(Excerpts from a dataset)
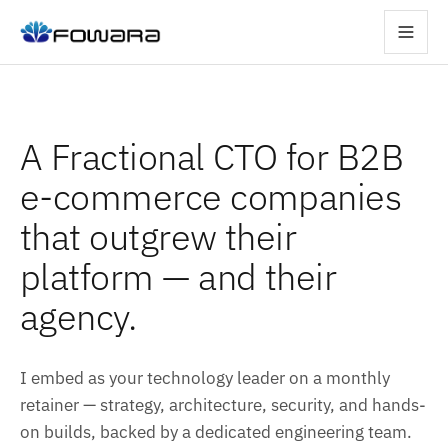
A Fractional CTO for B2B
e-commerce companies
that outgrew their
platform — and their
agency.
I embed as your technology leader on a monthly
retainer — strategy, architecture, security, and hands-
on builds, backed by a dedicated engineering team.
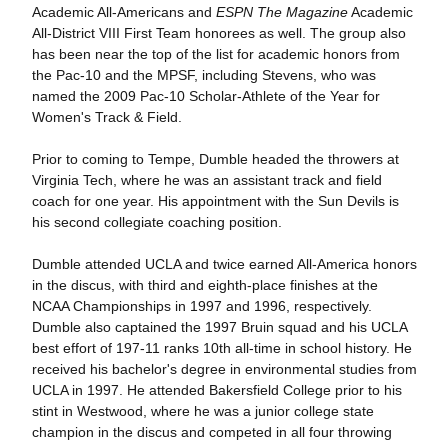
Academic All-Americans and
ESPN The Magazine
Academic
All-District VIII First Team honorees as well. The group also
has been near the top of the list for academic honors from
the Pac-10 and the MPSF, including Stevens, who was
named the 2009 Pac-10 Scholar-Athlete of the Year for
Women's Track & Field.
Prior to coming to Tempe, Dumble headed the throwers at
Virginia Tech, where he was an assistant track and field
coach for one year. His appointment with the Sun Devils is
his second collegiate coaching position.
Dumble attended UCLA and twice earned All-America honors
in the discus, with third and eighth-place finishes at the
NCAA Championships in 1997 and 1996, respectively.
Dumble also captained the 1997 Bruin squad and his UCLA
best effort of 197-11 ranks 10th all-time in school history. He
received his bachelor's degree in environmental studies from
UCLA in 1997. He attended Bakersfield College prior to his
stint in Westwood, where he was a junior college state
champion in the discus and competed in all four throwing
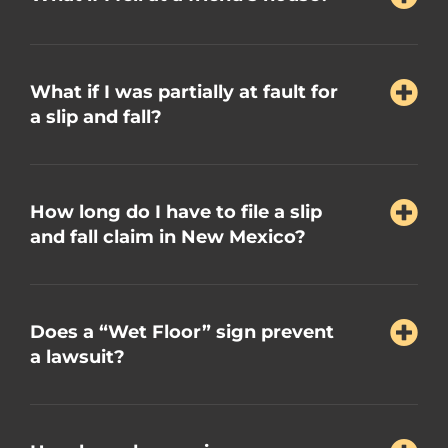
What if I was partially at fault for
a slip and fall?
How long do I have to file a slip
and fall claim in New Mexico?
Does a “Wet Floor” sign prevent
a lawsuit?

-- Assignment --
Reproduce the lines of the data that run from the one containing "coach for one" to the final line, both included, exactly as they appear and without the pictures.

-- Output for this task --
coach for one year. His appointment with the Sun Devils is
his second collegiate coaching position.
Dumble attended UCLA and twice earned All-America honors
in the discus, with third and eighth-place finishes at the
NCAA Championships in 1997 and 1996, respectively.
Dumble also captained the 1997 Bruin squad and his UCLA
best effort of 197-11 ranks 10th all-time in school history. He
received his bachelor's degree in environmental studies from
UCLA in 1997. He attended Bakersfield College prior to his
stint in Westwood, where he was a junior college state
champion in the discus and competed in all four throwing
What if I was partially at fault for
a slip and fall?
How long do I have to file a slip
and fall claim in New Mexico?
Does a “Wet Floor” sign prevent
a lawsuit?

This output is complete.